General information
- Type: Paramotor
- National origin: France
- Manufacturer: La Mouette
- Status: Production completed

= La Mouette Skybike =

The La Mouette Skybike is a line of French paramotors that was designed and produced by La Mouette of Fontaine-lès-Dijon for powered paragliding.

==Design and development==
The aircraft was designed to comply with the US FAR 103 Ultralight Vehicles rules. It features a paraglider-style high-wing, single-place or two-place-in-tandem accommodation and a single engine in pusher configuration. As is the case with all paramotors, take-off and landing is accomplished by foot.

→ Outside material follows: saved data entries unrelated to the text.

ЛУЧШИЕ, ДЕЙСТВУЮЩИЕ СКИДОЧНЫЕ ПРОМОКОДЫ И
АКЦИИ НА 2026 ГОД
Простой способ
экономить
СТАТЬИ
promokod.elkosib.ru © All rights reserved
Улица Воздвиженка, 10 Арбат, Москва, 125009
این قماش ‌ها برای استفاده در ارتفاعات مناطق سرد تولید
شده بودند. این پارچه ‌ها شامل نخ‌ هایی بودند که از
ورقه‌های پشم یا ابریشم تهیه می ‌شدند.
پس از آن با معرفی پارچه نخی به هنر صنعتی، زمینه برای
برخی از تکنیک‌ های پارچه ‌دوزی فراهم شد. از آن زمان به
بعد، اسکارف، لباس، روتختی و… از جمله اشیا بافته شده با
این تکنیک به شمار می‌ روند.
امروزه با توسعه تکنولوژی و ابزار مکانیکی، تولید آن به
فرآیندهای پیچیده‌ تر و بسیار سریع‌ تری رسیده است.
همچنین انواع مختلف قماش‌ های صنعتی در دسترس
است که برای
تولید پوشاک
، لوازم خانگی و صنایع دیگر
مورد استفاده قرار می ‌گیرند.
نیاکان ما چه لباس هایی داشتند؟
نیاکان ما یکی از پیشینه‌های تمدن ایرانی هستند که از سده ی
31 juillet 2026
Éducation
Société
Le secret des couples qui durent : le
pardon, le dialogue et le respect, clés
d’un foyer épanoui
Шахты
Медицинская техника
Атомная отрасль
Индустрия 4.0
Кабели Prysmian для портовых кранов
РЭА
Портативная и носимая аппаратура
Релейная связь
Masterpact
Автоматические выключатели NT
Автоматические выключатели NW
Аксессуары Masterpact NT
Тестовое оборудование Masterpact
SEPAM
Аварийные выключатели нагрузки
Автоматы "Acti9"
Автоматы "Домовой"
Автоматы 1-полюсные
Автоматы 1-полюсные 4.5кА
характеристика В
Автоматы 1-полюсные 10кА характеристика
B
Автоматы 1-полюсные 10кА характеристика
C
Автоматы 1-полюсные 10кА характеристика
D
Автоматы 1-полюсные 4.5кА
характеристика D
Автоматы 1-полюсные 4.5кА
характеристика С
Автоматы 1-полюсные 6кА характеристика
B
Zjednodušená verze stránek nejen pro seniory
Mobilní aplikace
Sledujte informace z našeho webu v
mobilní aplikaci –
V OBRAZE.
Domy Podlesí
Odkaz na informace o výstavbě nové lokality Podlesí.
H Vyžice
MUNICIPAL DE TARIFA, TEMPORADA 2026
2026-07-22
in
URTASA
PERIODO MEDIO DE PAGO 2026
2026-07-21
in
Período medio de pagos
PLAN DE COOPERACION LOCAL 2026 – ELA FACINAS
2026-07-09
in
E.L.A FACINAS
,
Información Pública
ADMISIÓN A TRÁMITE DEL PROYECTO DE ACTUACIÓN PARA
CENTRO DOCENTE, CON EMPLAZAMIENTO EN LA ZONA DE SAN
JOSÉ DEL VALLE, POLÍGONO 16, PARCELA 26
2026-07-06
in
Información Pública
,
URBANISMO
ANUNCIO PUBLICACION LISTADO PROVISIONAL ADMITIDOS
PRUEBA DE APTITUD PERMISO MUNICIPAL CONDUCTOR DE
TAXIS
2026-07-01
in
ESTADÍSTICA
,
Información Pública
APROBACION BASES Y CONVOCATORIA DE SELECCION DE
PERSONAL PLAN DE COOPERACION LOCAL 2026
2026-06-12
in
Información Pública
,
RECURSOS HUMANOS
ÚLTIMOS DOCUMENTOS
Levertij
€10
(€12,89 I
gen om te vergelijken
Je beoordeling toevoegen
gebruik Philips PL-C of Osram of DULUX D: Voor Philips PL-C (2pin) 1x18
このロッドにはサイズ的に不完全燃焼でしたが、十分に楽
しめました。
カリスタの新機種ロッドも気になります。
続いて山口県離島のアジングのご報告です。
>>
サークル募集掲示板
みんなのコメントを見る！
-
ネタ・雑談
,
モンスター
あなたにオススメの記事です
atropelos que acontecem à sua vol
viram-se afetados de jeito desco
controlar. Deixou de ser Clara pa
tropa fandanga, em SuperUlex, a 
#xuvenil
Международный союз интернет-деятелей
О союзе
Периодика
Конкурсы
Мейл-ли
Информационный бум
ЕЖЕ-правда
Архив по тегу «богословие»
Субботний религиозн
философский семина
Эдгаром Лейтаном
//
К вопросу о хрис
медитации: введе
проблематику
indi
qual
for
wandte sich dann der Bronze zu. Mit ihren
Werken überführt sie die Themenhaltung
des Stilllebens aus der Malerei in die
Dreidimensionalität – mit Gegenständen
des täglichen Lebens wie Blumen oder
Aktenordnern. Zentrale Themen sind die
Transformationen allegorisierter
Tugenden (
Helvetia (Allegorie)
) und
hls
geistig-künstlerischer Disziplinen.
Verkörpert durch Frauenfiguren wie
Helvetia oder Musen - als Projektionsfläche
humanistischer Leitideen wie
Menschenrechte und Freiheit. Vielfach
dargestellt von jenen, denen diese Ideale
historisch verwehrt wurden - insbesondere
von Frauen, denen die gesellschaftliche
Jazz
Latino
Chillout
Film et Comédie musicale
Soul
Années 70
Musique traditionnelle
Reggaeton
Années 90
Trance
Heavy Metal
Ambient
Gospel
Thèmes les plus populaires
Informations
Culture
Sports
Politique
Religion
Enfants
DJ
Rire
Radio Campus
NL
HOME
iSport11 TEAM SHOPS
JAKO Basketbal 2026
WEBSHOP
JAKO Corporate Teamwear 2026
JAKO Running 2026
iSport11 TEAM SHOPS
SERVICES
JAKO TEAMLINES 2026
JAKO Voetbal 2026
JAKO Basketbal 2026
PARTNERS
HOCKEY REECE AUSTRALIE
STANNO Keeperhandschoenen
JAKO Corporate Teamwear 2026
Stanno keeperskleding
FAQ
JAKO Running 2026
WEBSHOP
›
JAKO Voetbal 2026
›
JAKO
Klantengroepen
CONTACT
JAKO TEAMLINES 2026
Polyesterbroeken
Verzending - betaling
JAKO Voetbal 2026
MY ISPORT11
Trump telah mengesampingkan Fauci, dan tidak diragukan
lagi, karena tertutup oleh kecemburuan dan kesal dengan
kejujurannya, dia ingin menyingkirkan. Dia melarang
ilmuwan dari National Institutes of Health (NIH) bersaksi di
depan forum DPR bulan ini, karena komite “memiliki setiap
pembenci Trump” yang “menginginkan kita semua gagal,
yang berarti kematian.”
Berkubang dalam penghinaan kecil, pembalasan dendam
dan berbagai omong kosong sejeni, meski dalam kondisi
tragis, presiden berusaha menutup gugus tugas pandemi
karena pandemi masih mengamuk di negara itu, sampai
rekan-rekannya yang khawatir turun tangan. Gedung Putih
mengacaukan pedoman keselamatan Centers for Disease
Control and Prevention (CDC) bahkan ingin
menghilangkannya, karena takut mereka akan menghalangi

A three-wheeled tricycle unit was a factory option for all models that converts the paramotor into a powered parachute.

==Variants==
- Skybike SR210
Base model, equipped with a 18 hp Solo 210 powerplant. With a 59 lb empty weight it can accommodate pilot weights from 120 to 220 lb with a canopy of 320 sqft. An electric starter was a factory option. It sold for US$6,000 in 2001.
- Skybike ZR250
Higher-powered model, equipped with a 22 hp Zenoah G-25 powerplant. With an 80 lb empty weight, it can accommodate pilot weights from 170 to 440 lb with a canopy of 320 sqft. An electric starter and after-muffler were factory options. It sold for US$6,000 in 2001.
- Skybike ZR250 Bi
Higher-powered model for two place tandem flying, equipped with a 22 hp Zenoah G-25 powerplant. It can accommodate pilot weights up to 440 lb with a canopy of 430 sqft. An electric starter and after-muffler were factory options. It sold for US$7,000 in 2001.